Wednesday, May 20, 2009

Kanban is a tool for tapping people's potential by fostering creative tension in the workplace

So many quotes I like from Chapter 2 of The Birth of Lean but I can't really quote the entire chapter so here is the best one:

"I thought of [kanban] entirely in terms of reducing work-in-process, raising productivity, and illuminating problems.  Of course, it is good for all those things.  But your basic aim is something else, isn't it?  You use the kanban to create a positive tension in the workplace by reducing work-in-process, and that motivates people to do better than they ever thought they could do."  -- Michikazu Tanaka

2 comments:

AkitaOnRails said...

Interesting thought. Just to add my 2 cents, I understand Kanban as a mean to an end. This end being "Just in Time". In a JIT world you won't have Kanban. But that's the perfect vision. Because we are imperfect, we need buffers, that's Kanban.
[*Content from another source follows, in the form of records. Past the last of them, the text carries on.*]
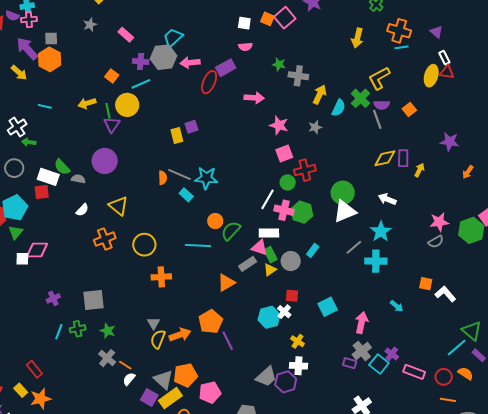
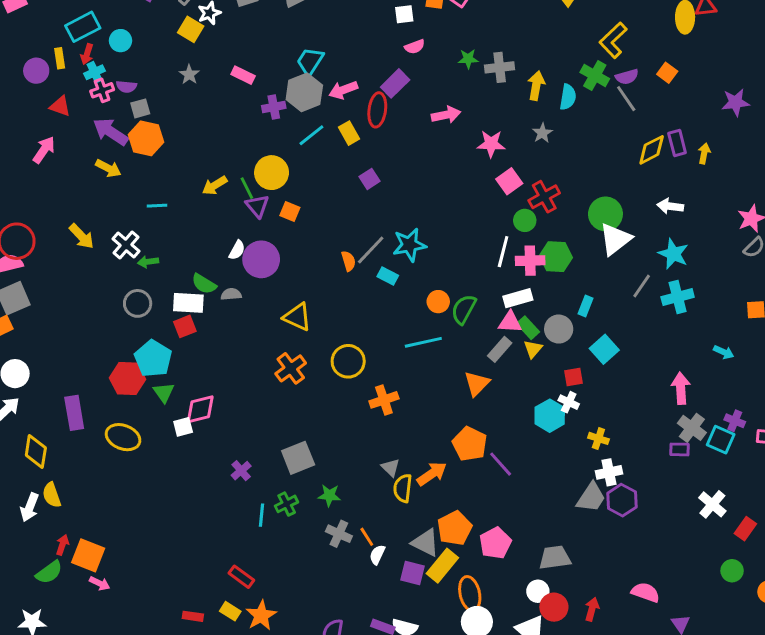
purple semicircle: (12, 16) -> (126, 87), moved
orange square: (112, 76) -> (290, 211), moved
cyan line: (141, 84) -> (311, 135), moved
yellow rectangle: (177, 136) -> (349, 133), moved
gray line: (179, 174) -> (371, 250), turned -55
white semicircle: (82, 210) -> (237, 250), moved
cyan square: (328, 307) -> (604, 349), moved
orange line: (125, 365) -> (367, 537), turned 40
gray trapezoid: (266, 377) -> (591, 497), moved
purple hexagon: (286, 382) -> (622, 500), moved

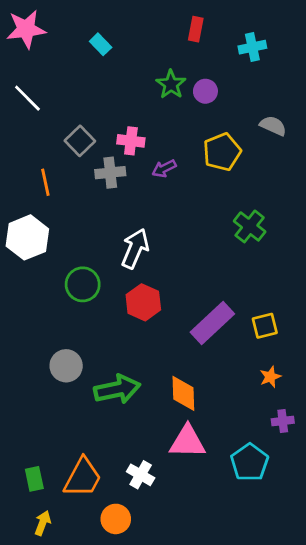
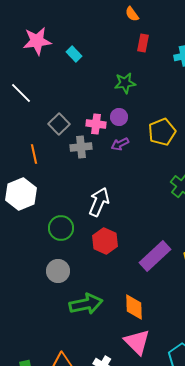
pink star: (26, 29) -> (37, 41), moved
green star: (171, 84) -> (125, 83), turned 30
purple circle: (205, 91) -> (119, 117), moved
gray circle: (66, 366) -> (58, 271), moved
pink triangle: (188, 442) -> (137, 342), turned 44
I usually explain Kanban this way: "the goal of Kanban is to eliminate Kanban" :-)

Jason Yip said...

I think what Michikazu realised was that even JIT is not the end. The end is people doing "better than they ever thought they could do". I'd say that this is why the pillars of the Toyota Way are now Respect for People and Continuous Improvement and not JIT and Jidoka. JIT and Jidoka are powerful concepts. Kanban is a powerful tool to approach JIT. But they are all about creating the positive tension to develop people.